Read The Triggerman Dance Online

Authors: T. JEFFERSON PARKER

The Triggerman Dance (35 page)

John nods but says nothing, as if confirming the importance of friends. The smell of Valerie and her lotion sends his stomach into a sweet freefall, the kind he used to get in the family car, going fast over dips in a highway.

He thinks: there she is, talking about college boys while I'm trying to find a way to send her father to prison for the rest of his life.

She knocks over her glass of wine, trying to lift it from the sheet.

"Oh, damn."

"There's more. Here . . ."

He refills her glass and their eyes meet just briefly, before she looks away.

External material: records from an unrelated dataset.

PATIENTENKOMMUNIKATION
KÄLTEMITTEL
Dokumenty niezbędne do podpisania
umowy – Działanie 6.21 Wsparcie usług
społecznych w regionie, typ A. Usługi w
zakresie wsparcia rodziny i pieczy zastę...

"What are you thinking about?" she asks.

That I will hurt you, he thinks. I hurt Rebecca, and I hurt Joshua, and I am here to hurt your father, and if you touch me I will hurt you too. It's contagious. It's inevitable. It's assured.

"Rusty."

They are sitting cross-legged and side-by-side, but she turns to look at him. She has a plate of food on her lap, her feet buried under the summer dress. Her golden hair is loose, and the breeze lifts a strand onto her forehead. He reaches out to set it back, but hesitates. John knows that to touch her would betray the truth of his desire and the falsehood of his intentions.

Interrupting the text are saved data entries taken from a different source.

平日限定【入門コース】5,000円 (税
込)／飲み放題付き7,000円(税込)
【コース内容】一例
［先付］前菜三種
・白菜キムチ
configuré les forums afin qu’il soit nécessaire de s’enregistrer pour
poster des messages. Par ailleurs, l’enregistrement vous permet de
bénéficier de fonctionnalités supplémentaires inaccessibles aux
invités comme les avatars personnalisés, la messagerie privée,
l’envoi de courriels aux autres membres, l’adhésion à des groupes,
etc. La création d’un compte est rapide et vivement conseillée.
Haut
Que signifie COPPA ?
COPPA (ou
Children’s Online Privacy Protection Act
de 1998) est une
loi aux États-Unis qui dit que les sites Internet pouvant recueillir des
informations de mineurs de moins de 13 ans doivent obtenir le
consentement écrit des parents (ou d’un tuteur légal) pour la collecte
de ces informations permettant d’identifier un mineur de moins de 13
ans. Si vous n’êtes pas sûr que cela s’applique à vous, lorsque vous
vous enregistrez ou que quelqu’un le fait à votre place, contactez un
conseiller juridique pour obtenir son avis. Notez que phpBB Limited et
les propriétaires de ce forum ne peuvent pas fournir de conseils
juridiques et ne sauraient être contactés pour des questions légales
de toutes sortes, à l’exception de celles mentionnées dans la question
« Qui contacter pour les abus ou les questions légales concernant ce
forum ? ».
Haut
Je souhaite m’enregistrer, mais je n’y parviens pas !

"Do it," she says. "Go ahead. Please."

He touches her forehead with his fingertips. It is warm and moist. He moves the lock of hair back into place, and it promptly blows onto her face again. He moves it back once more. His fingers move slowly over her skin because it is damp and no matter how lightly he tries to touch it the tips slow against its soft resistance.

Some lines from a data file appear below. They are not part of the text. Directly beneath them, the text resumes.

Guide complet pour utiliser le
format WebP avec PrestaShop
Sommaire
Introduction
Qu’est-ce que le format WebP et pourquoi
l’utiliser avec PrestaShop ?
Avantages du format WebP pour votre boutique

"Just a damned hair," he says.

They finish the wine, then row back to shore by moonlight. Valerie is slow and unsteady as she walks, arm-in-arm with John, up to the door of the big house.

"Like to come in?"

"Sure."

"You can see my room."

Inside, they leave off the lights because the moonlight comes through the high windows and turns everything ice blue. John stands in the semi-darkness of the kitchen and opens another bottle of wine.

"I'm a little tipsy," she says.

"I'll pour you a glass. You can take or leave it."

She takes it and they climb the stairs. Valerie's room is a suite, actually—a huge, high-ceilinged living room, a kitchen with a bar and stools that opens up to a dining area, a bath, and a bedroom into which she leads him. The bedroom has French doors leading to a deck. She still has not turned on the lights sc things are both visible and mysterious—sixty percent present.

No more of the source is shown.